Instructions to follow — Leave the pictures out. Return the rest of the listing below exactly.

Source data —
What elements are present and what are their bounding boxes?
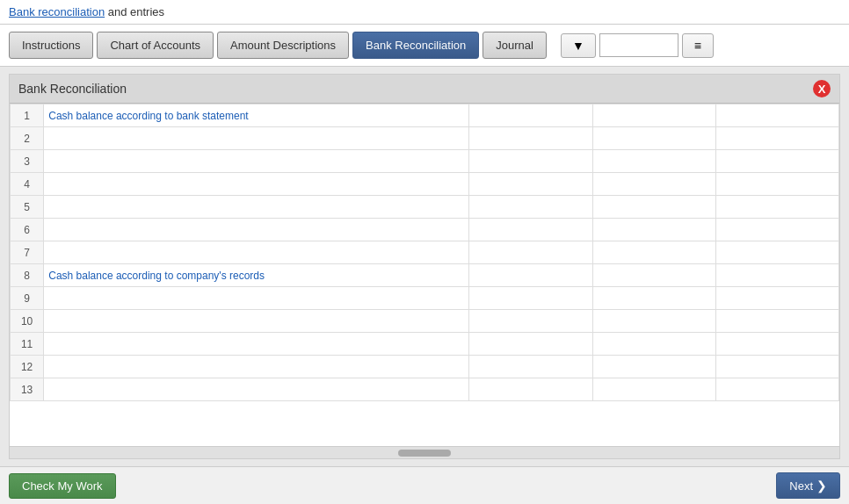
- table-row: 3: [11, 150, 839, 173]
- cell-col-c[interactable]: [592, 104, 715, 127]
- cell-col-d[interactable]: [715, 310, 838, 333]
- cell-col-d[interactable]: [715, 150, 838, 173]
- cell-col-d[interactable]: [715, 333, 838, 356]
- tab-instructions[interactable]: Instructions: [9, 32, 93, 59]
- row-number: 5: [11, 196, 44, 219]
- tab-chart-of-accounts[interactable]: Chart of Accounts: [97, 32, 214, 59]
- cell-col-a: [44, 196, 469, 219]
- row-number: 11: [11, 333, 44, 356]
- cell-col-c[interactable]: [592, 241, 715, 264]
- check-work-button[interactable]: Check My Work: [9, 473, 116, 499]
- table-row: 9: [11, 287, 839, 310]
- cell-col-a: [44, 127, 469, 150]
- cell-col-b[interactable]: [469, 356, 592, 378]
- breadcrumb-text: and entries: [105, 5, 164, 18]
- table-row: 11: [11, 333, 839, 356]
- scroll-thumb-horizontal: [398, 450, 451, 457]
- cell-col-b[interactable]: [469, 310, 592, 333]
- table-row: 7: [11, 241, 839, 264]
- next-arrow-icon: ❯: [816, 479, 827, 493]
- breadcrumb-link[interactable]: Bank reconciliation: [9, 5, 105, 18]
- cell-col-b[interactable]: [469, 196, 592, 219]
- cell-col-a: [44, 356, 469, 378]
- tab-journal[interactable]: Journal: [483, 32, 547, 59]
- cell-col-c[interactable]: [592, 378, 715, 401]
- table-row: 6: [11, 219, 839, 241]
- cell-col-a: [44, 378, 469, 401]
- cell-col-c[interactable]: [592, 196, 715, 219]
- cell-col-a: [44, 310, 469, 333]
- cell-col-b[interactable]: [469, 150, 592, 173]
- toolbar-dropdown-button[interactable]: ▼: [561, 33, 596, 58]
- cell-col-b[interactable]: [469, 173, 592, 196]
- cell-col-c[interactable]: [592, 310, 715, 333]
- cell-col-d[interactable]: [715, 356, 838, 378]
- cell-col-b[interactable]: [469, 104, 592, 127]
- row-number: 9: [11, 287, 44, 310]
- cell-col-c[interactable]: [592, 150, 715, 173]
- table-row: 1Cash balance according to bank statemen…: [11, 104, 839, 127]
- page-wrapper: Bank reconciliation and entries Instruct…: [0, 0, 849, 504]
- cell-col-a[interactable]: Cash balance according to bank statement: [44, 104, 469, 127]
- cell-col-a: [44, 287, 469, 310]
- cell-col-d[interactable]: [715, 219, 838, 241]
- panel-close-button[interactable]: X: [813, 80, 831, 97]
- tab-toolbar: Instructions Chart of Accounts Amount De…: [0, 25, 849, 67]
- cell-col-b[interactable]: [469, 241, 592, 264]
- cell-col-c[interactable]: [592, 287, 715, 310]
- cell-col-c[interactable]: [592, 264, 715, 287]
- horizontal-scrollbar[interactable]: [10, 446, 839, 458]
- row-number: 3: [11, 150, 44, 173]
- cell-col-c[interactable]: [592, 356, 715, 378]
- cell-col-a[interactable]: Cash balance according to company's reco…: [44, 264, 469, 287]
- toolbar-search-input[interactable]: [599, 33, 678, 57]
- toolbar-menu-button[interactable]: ≡: [682, 33, 714, 58]
- next-button[interactable]: Next ❯: [776, 472, 840, 499]
- cell-col-b[interactable]: [469, 333, 592, 356]
- cell-col-b[interactable]: [469, 219, 592, 241]
- cell-col-d[interactable]: [715, 287, 838, 310]
- cell-col-d[interactable]: [715, 241, 838, 264]
- cell-col-b[interactable]: [469, 287, 592, 310]
- row-number: 13: [11, 378, 44, 401]
- tab-amount-descriptions[interactable]: Amount Descriptions: [217, 32, 349, 59]
- cell-col-d[interactable]: [715, 264, 838, 287]
- row-number: 6: [11, 219, 44, 241]
- row-number: 4: [11, 173, 44, 196]
- table-row: 8Cash balance according to company's rec…: [11, 264, 839, 287]
- cell-col-b[interactable]: [469, 264, 592, 287]
- cell-col-b[interactable]: [469, 127, 592, 150]
- cell-col-d[interactable]: [715, 127, 838, 150]
- panel: Bank Reconciliation X 1Cash balance acco…: [9, 74, 840, 459]
- cell-col-d[interactable]: [715, 173, 838, 196]
- table-row: 13: [11, 378, 839, 401]
- grid-wrapper: 1Cash balance according to bank statemen…: [10, 104, 839, 446]
- table-row: 2: [11, 127, 839, 150]
- cell-col-a: [44, 333, 469, 356]
- next-label: Next: [789, 479, 813, 493]
- table-row: 10: [11, 310, 839, 333]
- cell-col-c[interactable]: [592, 219, 715, 241]
- bottom-bar: Check My Work Next ❯: [0, 466, 849, 504]
- panel-header: Bank Reconciliation X: [10, 75, 839, 104]
- cell-col-c[interactable]: [592, 127, 715, 150]
- grid-table: 1Cash balance according to bank statemen…: [10, 104, 839, 401]
- cell-col-d[interactable]: [715, 196, 838, 219]
- tab-bank-reconciliation[interactable]: Bank Reconciliation: [352, 32, 479, 59]
- panel-title: Bank Reconciliation: [18, 82, 127, 96]
- table-row: 5: [11, 196, 839, 219]
- cell-link[interactable]: Cash balance according to company's reco…: [48, 270, 265, 282]
- cell-col-c[interactable]: [592, 333, 715, 356]
- row-number: 10: [11, 310, 44, 333]
- row-number: 7: [11, 241, 44, 264]
- cell-col-a: [44, 173, 469, 196]
- cell-col-d[interactable]: [715, 104, 838, 127]
- cell-col-a: [44, 241, 469, 264]
- breadcrumb-bar: Bank reconciliation and entries: [0, 0, 849, 25]
- cell-col-d[interactable]: [715, 378, 838, 401]
- row-number: 2: [11, 127, 44, 150]
- table-row: 12: [11, 356, 839, 378]
- cell-link[interactable]: Cash balance according to bank statement: [48, 110, 248, 122]
- cell-col-b[interactable]: [469, 378, 592, 401]
- cell-col-c[interactable]: [592, 173, 715, 196]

Answer area —
What elements are present and what are their bounding boxes?
- table-row: 3: [11, 150, 839, 173]
- cell-col-c[interactable]: [592, 104, 715, 127]
- cell-col-d[interactable]: [715, 310, 838, 333]
- cell-col-d[interactable]: [715, 150, 838, 173]
- cell-col-d[interactable]: [715, 333, 838, 356]
- tab-instructions[interactable]: Instructions: [9, 32, 93, 59]
- row-number: 5: [11, 196, 44, 219]
- tab-chart-of-accounts[interactable]: Chart of Accounts: [97, 32, 214, 59]
- cell-col-a: [44, 196, 469, 219]
- row-number: 11: [11, 333, 44, 356]
- cell-col-c[interactable]: [592, 241, 715, 264]
- check-work-button[interactable]: Check My Work: [9, 473, 116, 499]
- table-row: 9: [11, 287, 839, 310]
- cell-col-a: [44, 127, 469, 150]
- cell-col-b[interactable]: [469, 356, 592, 378]
- breadcrumb-text: and entries: [105, 5, 164, 18]
- table-row: 11: [11, 333, 839, 356]
- scroll-thumb-horizontal: [398, 450, 451, 457]
- cell-col-b[interactable]: [469, 310, 592, 333]
- table-row: 7: [11, 241, 839, 264]
- next-arrow-icon: ❯: [816, 479, 827, 493]
- breadcrumb-link[interactable]: Bank reconciliation: [9, 5, 105, 18]
- cell-col-b[interactable]: [469, 196, 592, 219]
- cell-col-a: [44, 356, 469, 378]
- tab-journal[interactable]: Journal: [483, 32, 547, 59]
- cell-col-c[interactable]: [592, 378, 715, 401]
- table-row: 6: [11, 219, 839, 241]
- cell-col-a: [44, 378, 469, 401]
- cell-col-c[interactable]: [592, 196, 715, 219]
- cell-col-a: [44, 310, 469, 333]
- cell-col-b[interactable]: [469, 150, 592, 173]
- toolbar-dropdown-button[interactable]: ▼: [561, 33, 596, 58]
- cell-col-b[interactable]: [469, 173, 592, 196]
- cell-col-c[interactable]: [592, 310, 715, 333]
- cell-col-d[interactable]: [715, 356, 838, 378]
- cell-col-b[interactable]: [469, 104, 592, 127]
- row-number: 9: [11, 287, 44, 310]
- cell-col-c[interactable]: [592, 150, 715, 173]
- table-row: 1Cash balance according to bank statemen…: [11, 104, 839, 127]
- page-wrapper: Bank reconciliation and entries Instruct…: [0, 0, 849, 504]
- cell-col-a[interactable]: Cash balance according to bank statement: [44, 104, 469, 127]
- cell-col-a: [44, 287, 469, 310]
- cell-col-d[interactable]: [715, 219, 838, 241]
- panel-close-button[interactable]: X: [813, 80, 831, 97]
- tab-toolbar: Instructions Chart of Accounts Amount De…: [0, 25, 849, 67]
- cell-col-b[interactable]: [469, 241, 592, 264]
- cell-col-c[interactable]: [592, 287, 715, 310]
- cell-col-c[interactable]: [592, 264, 715, 287]
- horizontal-scrollbar[interactable]: [10, 446, 839, 458]
- row-number: 3: [11, 150, 44, 173]
- cell-col-c[interactable]: [592, 356, 715, 378]
- cell-col-a[interactable]: Cash balance according to company's reco…: [44, 264, 469, 287]
- toolbar-search-input[interactable]: [599, 33, 678, 57]
- toolbar-menu-button[interactable]: ≡: [682, 33, 714, 58]
- next-button[interactable]: Next ❯: [776, 472, 840, 499]
- cell-col-b[interactable]: [469, 333, 592, 356]
- cell-col-b[interactable]: [469, 219, 592, 241]
- cell-col-d[interactable]: [715, 287, 838, 310]
- cell-col-d[interactable]: [715, 241, 838, 264]
- cell-col-b[interactable]: [469, 287, 592, 310]
- row-number: 13: [11, 378, 44, 401]
- tab-amount-descriptions[interactable]: Amount Descriptions: [217, 32, 349, 59]
- cell-col-d[interactable]: [715, 264, 838, 287]
- row-number: 6: [11, 219, 44, 241]
- row-number: 4: [11, 173, 44, 196]
- table-row: 8Cash balance according to company's rec…: [11, 264, 839, 287]
- cell-col-b[interactable]: [469, 264, 592, 287]
- cell-col-b[interactable]: [469, 127, 592, 150]
- cell-col-d[interactable]: [715, 127, 838, 150]
- panel: Bank Reconciliation X 1Cash balance acco…: [9, 74, 840, 459]
- cell-col-d[interactable]: [715, 173, 838, 196]
- table-row: 13: [11, 378, 839, 401]
- grid-wrapper: 1Cash balance according to bank statemen…: [10, 104, 839, 446]
- table-row: 2: [11, 127, 839, 150]
- cell-col-a: [44, 333, 469, 356]
- next-label: Next: [789, 479, 813, 493]
- table-row: 10: [11, 310, 839, 333]
- cell-col-c[interactable]: [592, 219, 715, 241]
- bottom-bar: Check My Work Next ❯: [0, 466, 849, 504]
- panel-header: Bank Reconciliation X: [10, 75, 839, 104]
- cell-col-c[interactable]: [592, 127, 715, 150]
- grid-table: 1Cash balance according to bank statemen…: [10, 104, 839, 401]
- cell-col-d[interactable]: [715, 196, 838, 219]
- tab-bank-reconciliation[interactable]: Bank Reconciliation: [352, 32, 479, 59]
- panel-title: Bank Reconciliation: [18, 82, 127, 96]
- table-row: 5: [11, 196, 839, 219]
- cell-link[interactable]: Cash balance according to company's reco…: [48, 270, 265, 282]
- cell-col-c[interactable]: [592, 333, 715, 356]
- row-number: 10: [11, 310, 44, 333]
- row-number: 7: [11, 241, 44, 264]
- cell-col-a: [44, 173, 469, 196]
- cell-col-d[interactable]: [715, 104, 838, 127]
- cell-col-a: [44, 241, 469, 264]
- breadcrumb-bar: Bank reconciliation and entries: [0, 0, 849, 25]
- cell-col-d[interactable]: [715, 378, 838, 401]
- row-number: 2: [11, 127, 44, 150]
- table-row: 12: [11, 356, 839, 378]
- cell-link[interactable]: Cash balance according to bank statement: [48, 110, 248, 122]
- cell-col-b[interactable]: [469, 378, 592, 401]
- cell-col-c[interactable]: [592, 173, 715, 196]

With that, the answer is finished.